The Otterman Empire attempts to offer a Splatoon-like experience for Xbox One, and that in itself is an exciting prospect. But does it live up to this or is that promise just too fishy?
The Otterman Empire starts out with a small tutorial. It opens with “in a galaxy really, really, really far away” and goes on to explain the basic plot. An evil scientist named Tiko has declared war on the Otterman Empire and you must fight back against him to save the day.
This is basically all you are given in regards to the story, and from there it plays basic audio and shows text on screen to emphasise why you are doing what you’re doing. Then you are released to the tutorial area. Here you are taught the basics such as general movement and combat. You can jump with A, roll by double tapping jump and hover with a jetpack by holding A down. Added to this are basic shooting mechanics and a hide mechanic like that found in Splatoon. At the tap of the X button, you can hide in water, restoring your jetpack and bullets.
This is an incredibly frustrating experience. The dodge and jetpack moves are unruly and imprecise, often deterring you from using them. Splatoon doesn’t have this sense of verticality and lacks a strong jump, but then it doesn’t need one. The practicality of ink adds something that The Otterman Empire doesn’t have – smooth movement. While there is a height and speed achieved here that does not happen in the game that has obviously inspired it, there is no real need for it. The added speed when in ink and its deceptiveness makes it a key way to travel in Splatoon. Otterman’s jetpacks are instead tedious and frustrating, only really being useful to travel or traverse jumps. The ability to hide in water is made worse by Otterman’s directional system. Enemy players, once seen, are pointed out constantly through walls and heights. This means the hide and seek game prevalent through the use of ink in Splatoon is entirely gone here as your location is pointed out.

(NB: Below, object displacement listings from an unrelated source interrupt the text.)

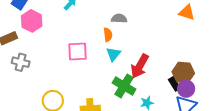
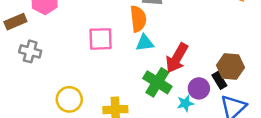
orange semicircle: (108, 35) -> (138, 19), size x1.5
cyan triangle: (113, 54) -> (145, 43), turned 42
purple circle: (186, 89) -> (199, 88), moved

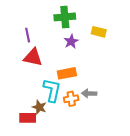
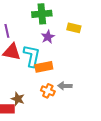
cyan L-shape: (52, 90) -> (32, 56), moved
orange cross: (71, 99) -> (48, 91), turned 32

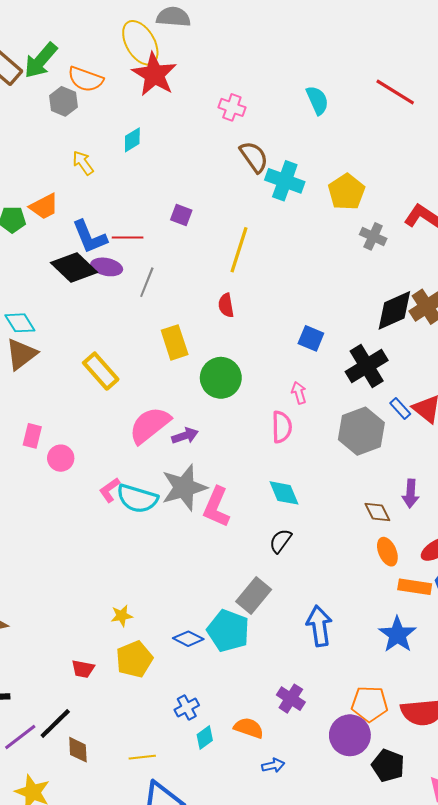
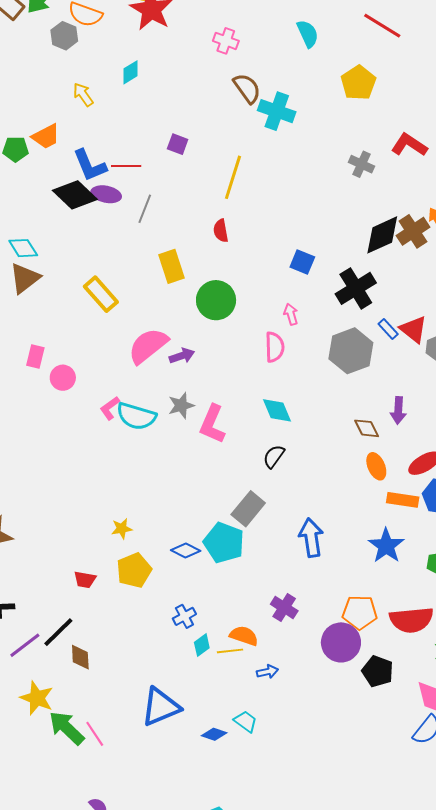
yellow pentagon: (347, 192) -> (358, 83), moved
gray star: (184, 488) -> (181, 405), size x0.6
yellow line: (142, 757) -> (230, 651), moved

All this is before mentioning the clear lack of balance and abundance of glitches. One character became the go-to for local multiplayer mode due to their overpowered guns and special abilities, and unfortunately no others even came close; anyone using that character would easily win most games. This is a shame as there is a level of charm to the character designs that is spoiled by no real thought having been put into the way they work together. As well as this, there is a general glitchy feel to character movement. Multiple times, characters would die, only to be alive and well a second later in the same spot. And at one point in time, numerous arrows appeared to indicate a player in arbitrary spots that the character was not in. This was made worse by the way gunfights resolve. Oftentimes, fights would take seconds to reveal the winner as death animations are clunky and inaccurate. This makes fights feel random and they ruin any real fun there is to be had here.

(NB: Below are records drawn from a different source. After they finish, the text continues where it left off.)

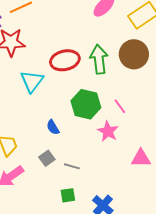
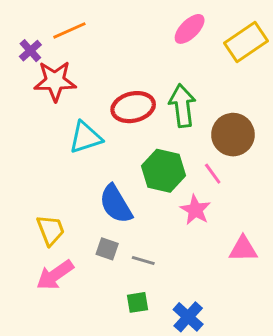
brown circle: (134, 54) -> (233, 135), moved
cyan triangle: (32, 81) -> (85, 137), turned 35
blue semicircle: (53, 127) -> (116, 204), size x1.8
gray square: (47, 158) -> (107, 249), turned -35

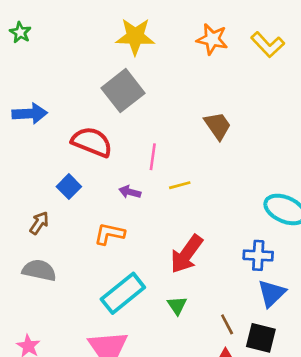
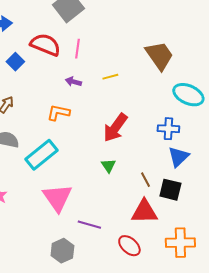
brown trapezoid: (218, 126) -> (159, 56), moved, size x1.4
pink line: (153, 157) -> (77, 49), moved
blue square: (69, 187) -> (15, 62), moved
cyan rectangle: (123, 293) -> (41, 155), moved

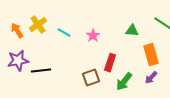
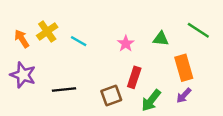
pink star: (93, 36) -> (126, 44), moved
purple star: (18, 61) -> (23, 75), turned 30
black line: (41, 71) -> (64, 89), moved

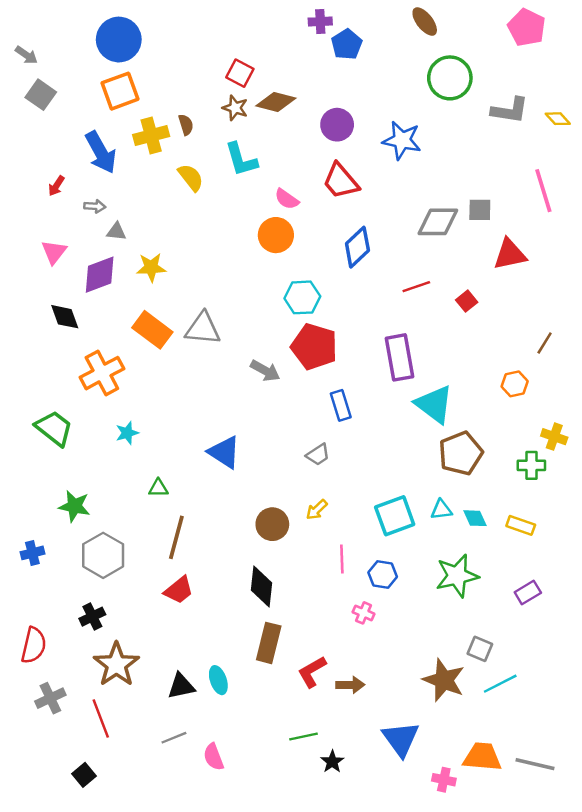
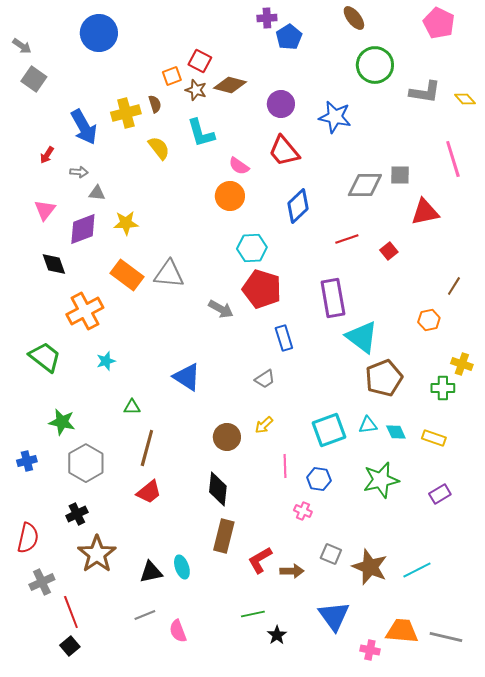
orange square: (120, 91) -> (172, 76), moved, size x0.6
gray square: (480, 649) -> (331, 554), moved
red line: (101, 718) -> (71, 612), moved

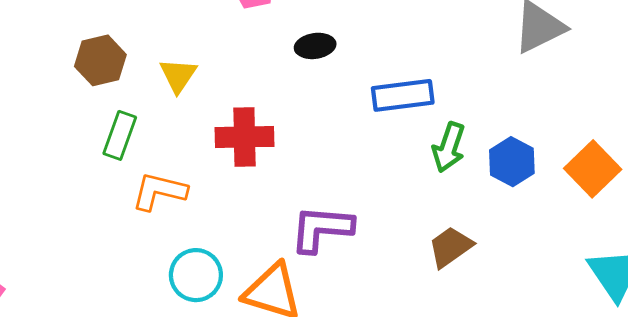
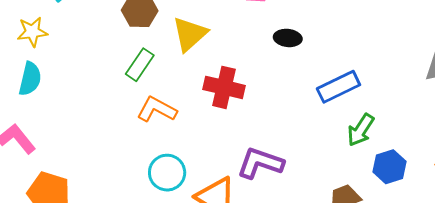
yellow triangle: (178, 75) -> (190, 34), size x1.4
blue rectangle: (403, 95) -> (339, 87), turned -33
blue hexagon: (512, 162) -> (389, 167), moved

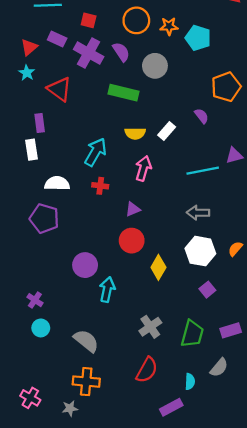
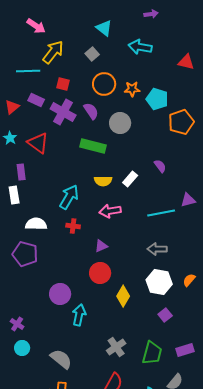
cyan star: (27, 73) -> (10, 138), moved
orange pentagon: (226, 87) -> (181, 122), moved
pink arrow: (143, 168) -> (110, 211), turned -115

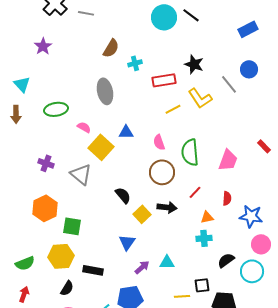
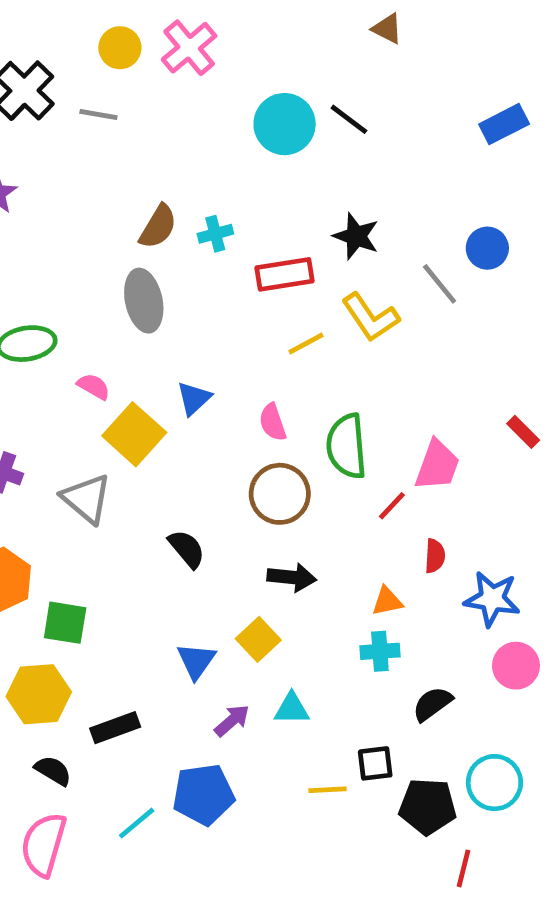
blue rectangle: (248, 29) -> (504, 124), moved
brown semicircle: (111, 48) -> (158, 227), moved
blue triangle: (126, 132) -> (194, 398), turned -42
red line: (195, 192) -> (392, 506), moved
yellow square: (142, 214) -> (258, 639), moved
black rectangle: (93, 270) -> (115, 728), turned -30
cyan circle: (252, 271) -> (494, 783), moved
black semicircle: (67, 288) -> (53, 771), turned -91

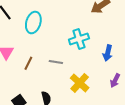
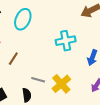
gray line: (56, 62) -> (38, 80), moved

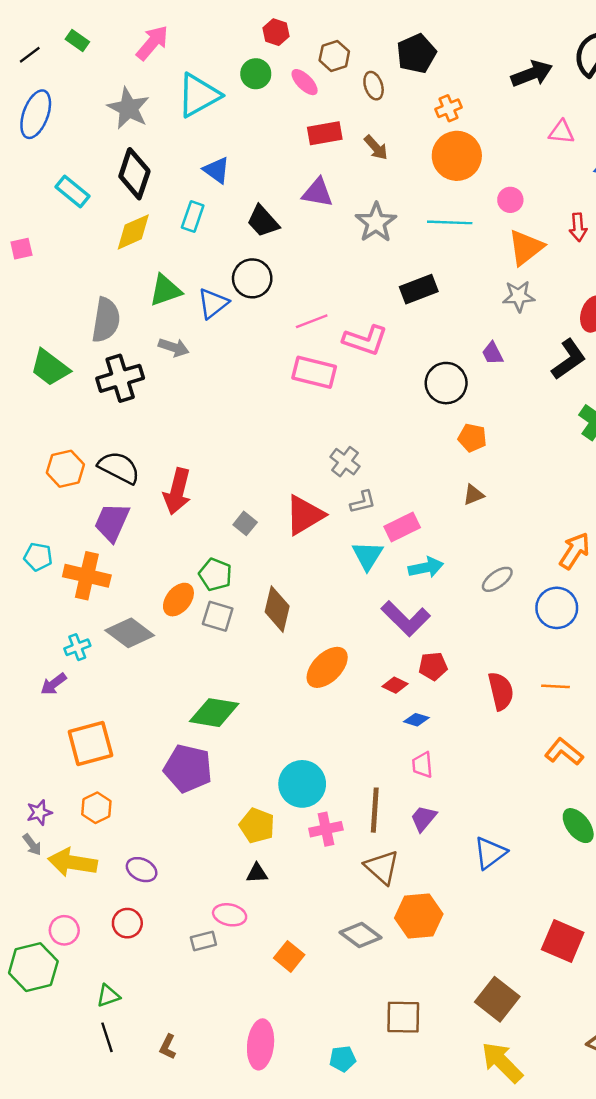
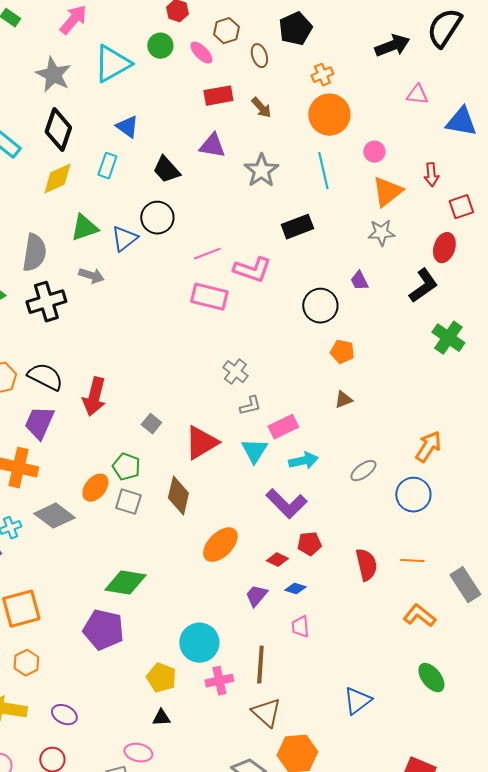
cyan line: (450, 222) -> (323, 171), turned 75
red triangle: (305, 515) -> (201, 443), moved
purple trapezoid: (424, 818) -> (256, 596), moved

The versus mode comes with 8 maps and 8 modes at launch, all working to various effects. None of them feel particularly refreshing or new, instead offering the standard fare for multiplayer titles – king of the hill, defending a point, or moving an item into an area. These could work just fine if the combat didn’t feel just so clunky. Things such as the target range mode feel random, as the aiming systems are slow and inaccurate. It is almost comparable to Fortnite’s bloom system in parts, where shots that are on target occasionally miss, and those that are off target have a chance of hitting. This ruins the majority of the competition these games usually bring out.

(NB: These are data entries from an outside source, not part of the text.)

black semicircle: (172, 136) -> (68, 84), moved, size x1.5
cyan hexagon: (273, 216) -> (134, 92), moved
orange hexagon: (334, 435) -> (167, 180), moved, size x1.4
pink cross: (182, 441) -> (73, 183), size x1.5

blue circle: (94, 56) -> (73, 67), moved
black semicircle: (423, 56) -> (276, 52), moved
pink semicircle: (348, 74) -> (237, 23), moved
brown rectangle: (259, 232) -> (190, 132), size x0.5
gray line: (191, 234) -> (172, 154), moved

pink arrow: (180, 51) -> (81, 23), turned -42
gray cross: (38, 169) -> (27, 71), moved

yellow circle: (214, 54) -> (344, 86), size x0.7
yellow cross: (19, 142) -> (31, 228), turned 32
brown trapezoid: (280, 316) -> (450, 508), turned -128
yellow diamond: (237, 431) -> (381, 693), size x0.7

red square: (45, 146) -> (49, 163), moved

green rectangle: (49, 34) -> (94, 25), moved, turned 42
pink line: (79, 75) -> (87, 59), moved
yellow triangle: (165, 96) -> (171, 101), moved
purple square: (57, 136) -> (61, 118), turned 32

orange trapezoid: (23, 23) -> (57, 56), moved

When that competition isn’t there, you could always move to the single player mode. However, the story is non-existent and you are left to work your way through levels, completing what are essentially random objectives in order to move on to the next. Each level can earn you three stars through combat and completing objectives, and there are 63 to earn in total, yet the single player gives little to no incentive to continue past the first few levels. Further, the cutscenes are generally pretty poor and the story will not interest you. It serves as preparation for the multiplayer (of which there is no online mode at launch) but if your friends are anything like mine, they will not want to play past the first few games anyways.
The Otterman Empire on Xbox One does not offer a particularly good experience. It draws inspiration from Splatoon, a shooter that could do with an Xbox equivalent, and ruins most of the good faith you might afford it. The general gameplay is clunky, unresponsive, glitchy, and just downright infuriating. The entire game feels like a 2000’s Xbox 360 shovelware title and not in a nostalgic way. Much like the Ottoman Empire itself, the end product is incohesive and falls apart at the seams. Its ambition is certainly nice to see, but that appears to be its ultimate downfall.